Maratona – A idade é um excelente referencial para o equilíbrio. “Até cinco anos, por exemplo, uma boa escola de educação infantil já é fonte suficiente de estimulação. Na idade escolar e na adolescência, uma atividade física e outra mental fora da escola estão de bom tamanho”, avalia Rehfeld. Outra questão importante é a verdadeira maratona de leva-e-traz a que, por vezes, os pais se submetem.
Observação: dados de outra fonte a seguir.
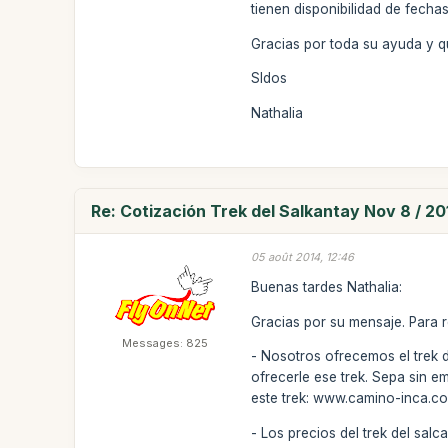
tienen disponibilidad de fecha
Gracias por toda su ayuda y 
Sldos
Nathalia
Re: Cotización Trek del Salkantay Nov 8 / 20
05 août 2014, 12:46
Buenas tardes Nathalia:
Gracias por su mensaje. Para 
Messages: 825
- Nosotros ofrecemos el trek 
ofrecerle ese trek. Sepa sin e
este trek: www.camino-inca.c
- Los precios del trek del sal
Não é à toa que as escolas engordam seus currículos com atividades extras executadas em suas próprias dependências.
 

Com três filhos, dois deles adolescentes, a dona-de-casa Fernanda Oliveira, 38 anos, faz uma verdadeira ginástica para adequar os horários dos dois maiores com a escola do caçula, Gabriel, seis anos. Pelo menos em três dias da semana. E a agenda de seus filhos não é das mais abarrotadas. Além da escola, Lucas, 14 anos, e Fernando, 12, fazem aulas de inglês e futebol. “Em São Paulo, deslocar-se não é fácil. Mas eles não abrem mão do futebol por nada”, conta a mãe. A questão é que eles estudam de manhã e o pequeno à tarde. Ao meio-dia, Fernanda vai buscá-los na escola. Uma hora depois é a vez de Gabriel ir à aula. Às 16h, ela já está saindo de novo para levá-los ao futebol ou à aula de inglês, que terminam às 18h. No intervalo, ela busca Gabriel, que sai às 17h. Ufa, e Fernando ainda queria fazer natação!
 

A quantidade de atividades pode não ser demais para os filhos, mas deixa os pais em pandarecos. E isso também não é bom. “Uma mãe estressada acaba descarregando nos filhos. Tem gente que põe a criança para fazer a lição de casa no trânsito. Isso é loucura”, alerta a psicopedagoga Nívea. É compreensível o esforço dos pais para oferecer o melhor para os filhos, mas é preferível abrir mão de alguma atividade a transformar a agenda infantil em elemento de desestruturação. O mesmo princípio vale, é claro, para os casos em que os pais transferem os seus desejos de realização para os filhos. Aí, o prejuízo da criança pode ser ainda maior, porque ela se sente obrigada a corresponder às expectativas. “Atendi uma criança de 11 anos que, por conta das apresentações de fim de ano, perdeu 2,5 quilos. Tudo para agradar aos pais, que, orgulhosos, nem perceberam o quanto exigiam dela”, conta Nívia.
 

Apesar de não haver uma receita ideal, há formas de saber se estamos indo além da conta. O segredo é observar e ouvir os filhos, principalmente os menores. Perda de concentração, diminuição do rendimento escolar, irritação constante, agressividade, apatia ou continuada resistência à alguma das atividades, além de abalos físicos, são sinais que não podem ser desprezados (leia quadro). Outro ponto básico é respeitar o interesse natural da criança e aproveitar as motivações espontâneas – como o grupo de amigos –, e não obrigá-la às atividades. No caso de uma atividade tida como indispensável, o convencimento ainda é o melhor caminho. Afinal, tudo que se faz com prazer rende muito mais.